Background: Recently, the prevalence of testicular cancer, accounting for the most common cancer among young people of reproductive age (15-40 yr), has risen internationally. Bleomycin, Etoposide, and Cisplatin (BEP) chemotherapy has increased the 5-year survival rate of patients with testicular cancer at all stages of testicular germ cell tumors to 90-95%. However, nowadays there is growing concern that some cytotoxic regimens for cancer like BEP create a high incidence of male infertility and even long-term genotoxic effects, which emerge as a critical health issue. Melatonin is a well-known potent antioxidant with widespread clinical applications that recently has been giving increasing attention to its role in male sub/infertility.

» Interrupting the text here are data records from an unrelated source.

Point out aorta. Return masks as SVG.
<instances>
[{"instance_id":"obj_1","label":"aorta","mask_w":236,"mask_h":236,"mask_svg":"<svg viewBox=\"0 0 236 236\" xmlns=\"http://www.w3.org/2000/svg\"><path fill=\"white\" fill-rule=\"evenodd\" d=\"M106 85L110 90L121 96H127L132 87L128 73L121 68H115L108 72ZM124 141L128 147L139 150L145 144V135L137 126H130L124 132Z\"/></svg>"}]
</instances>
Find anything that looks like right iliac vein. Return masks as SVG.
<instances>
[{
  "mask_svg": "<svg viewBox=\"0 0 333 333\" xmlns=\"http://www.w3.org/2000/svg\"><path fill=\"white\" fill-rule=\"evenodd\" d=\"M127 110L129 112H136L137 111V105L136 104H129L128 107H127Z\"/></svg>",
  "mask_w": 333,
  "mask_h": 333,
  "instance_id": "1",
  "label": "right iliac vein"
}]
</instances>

Objective: In order to investigate the protective and alleviative effects of melatonin following BEPchemotherapy exposure on sperm characteristics and parameters, nitro-oxidative status, as well as histopathological, inflammatory, and apoptotic alternations in testes. Moreover, to elucidate whether exogenous melatonin attenuates BEP-induced damage in testicular cells and spermatogenesis in a dose-dependent manner?
Materials and Methods: 60 adult male Wistar rats (n = 10/group) were treated with one cycle of 21 days of 0.33 therapeutically relevant dose levels of BEP (0.5 mg/kg Bleomycin, 5 mg/kg Etoposide and 1 mg/kg Cisplatin) with or without melatonin. At the end of the study (day 35), body weight, testes weight, sperm parameters, testosterone hormone level, testicular histopathology, stereological parameters, testicular level of malondialdehyde, nitric oxide and total antioxidant capacity, the expression of apoptosis-associated genes such as Bcl2, Bax, Caspase3, p53 (Real-time PCR and immunohistochemistry), and the expression of pro-inflammatory cytokine TNF-α (immunohistochemistry) were evaluated.

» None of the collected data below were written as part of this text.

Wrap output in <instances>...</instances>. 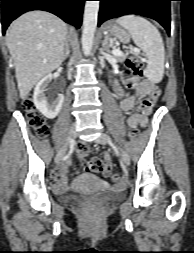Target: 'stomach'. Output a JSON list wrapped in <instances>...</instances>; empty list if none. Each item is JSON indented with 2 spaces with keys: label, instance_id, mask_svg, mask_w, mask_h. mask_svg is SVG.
I'll list each match as a JSON object with an SVG mask.
<instances>
[{
  "label": "stomach",
  "instance_id": "stomach-1",
  "mask_svg": "<svg viewBox=\"0 0 194 253\" xmlns=\"http://www.w3.org/2000/svg\"><path fill=\"white\" fill-rule=\"evenodd\" d=\"M105 31L110 36H113L115 39H117L121 43L127 44L130 41V34L125 29H123L122 27L116 24H108L105 27Z\"/></svg>",
  "mask_w": 194,
  "mask_h": 253
}]
</instances>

Results: Our findings showed that melatonin restores the BEP-induced reduction in the body and testes weight (p < 0.05). The evaluation of quantitative analysis of the testes stereological procedures, QRT-PCR examination, and immunohistochemical staining revealed that melatonin reversed the BEP-induced impaired spermatogenesis (p < 0.05). Furthermore, melatonin rectified BEP-induced disturbance on sperm count, motility, viability, and morphology. Additionally, co-administration of 10 and 20 mg/kg of melatonin could restore BEP-induced alteration in serum testosterone level. Moreover, melatonin enhanced the antioxidant status of the testis by elevating total antioxidant capacity and ameliorating malondialdehyde and nitric oxide levels. More notably, QRT-PCR examination indicated that melatonin therapy suppressed BEP-induced apoptosis by modulating apoptosis-associated genes such as Bcl-2, Bax, Caspase-3, p53 in the testis (p < 0.01). In this continuum, the co-administration of 10 and 20 mg/kg of melatonin with the BEP regimen decreased significantly the population of p53 and TNF-α positive cells by comparison to the BEP group. Also, melatonin with low and high doses could enhance the expression of Bcl-2 protein in spermatogenic cells line compared to the BEP-treated group.

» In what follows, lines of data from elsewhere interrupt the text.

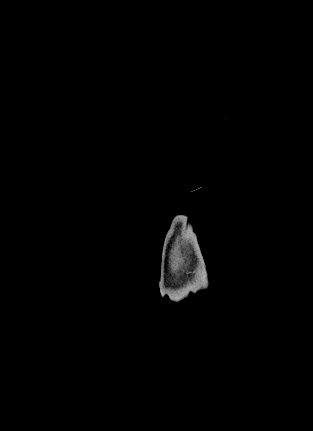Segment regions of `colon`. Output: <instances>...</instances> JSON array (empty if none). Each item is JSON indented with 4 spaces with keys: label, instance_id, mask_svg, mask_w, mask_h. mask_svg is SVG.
<instances>
[{
    "label": "colon",
    "instance_id": "colon-1",
    "mask_svg": "<svg viewBox=\"0 0 313 431\" xmlns=\"http://www.w3.org/2000/svg\"><path fill=\"white\" fill-rule=\"evenodd\" d=\"M233 117H236V115H234V114L230 115V118L228 119V121L231 122Z\"/></svg>",
    "mask_w": 313,
    "mask_h": 431
}]
</instances>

Conclusion: This study demonstrated that melatonin protected testes against BEP-induced damage by preventing and ameliorating histopathological and stereological alterations, spermatotoxicity, nitro-oxidative stress, inflammation, and apoptosis. These findings can draw attention to the clinical application of melatonin and also suggest that melatonin may be an attractive agent for attenuating chemotherapy-associated male sub/infertility. This indolamine may also shorten the fertility recovery period in patients undergoing chemotherapy with the BEP regimen.